Given the sheer volume of data and the file sizes associated with satellite
observations, it is not sensible to populate these data gaps with missing data
values. It is also unreasonable to report start and stop times since data are
typically collected on short timescales (typically sub-second) such that integration
time is not an issue. Instead, satellite data files will report a Data
Interval of -1 on line 8 of the file header. This signifies that each data record is
identified by a single timestamp, but the actual timeline is discontinuous.

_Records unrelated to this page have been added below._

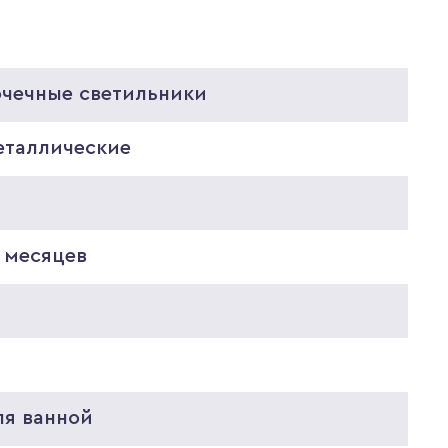
очечные светильники
еталлические
 месяцев
5
2
ля ванной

The ICARTT format does not support a Data Interval of -1 for any measurements
other than from satellite instruments.
In general, if problems or difficulties arise the Data Management team will
deal with them on a case-by-case basis. We want to ensure that all data that
are collected during field studies are made available to all participants as
quickly and as seamlessly as possible. Please feel free to send your enquiries,
questions, comments, or suggestions to Ali
Aknan or Jim Crawford.
6. File scanning software
View the "Help FScan" document
for more details.
There are 2 versions available to Scan ICARTT formatted files:
1. Web-based: http://www-air.larc.nasa.gov/cgi-bin/fscan
2. Standalone Version (Windows Only)
7. Responsibilities of data access
A major goal of this data management plan is to facilitate the
free exchange of data between and among various teams of researchers. The intention
of this data sharing is to broaden the interpretation of observations and to
exploit complementary data collected by different research teams. While this
level of access is desirable, there are clear responsibilities that come with
this access. It is appropriate and expected that researchers may browse all
data unfettered; however, once earnest research is pursued, it is essential
that relevant Principal Investigators will be made aware that their data are
being used. It is also expected that they will be offered co-authorship and
the opportunity to comment on the content of manuscripts prior to submission
for publication. It is imperative that Principal Investigators be consulted
when suspicious data are encountered or when interpretation of data becomes
dependent upon understanding the underlying technique.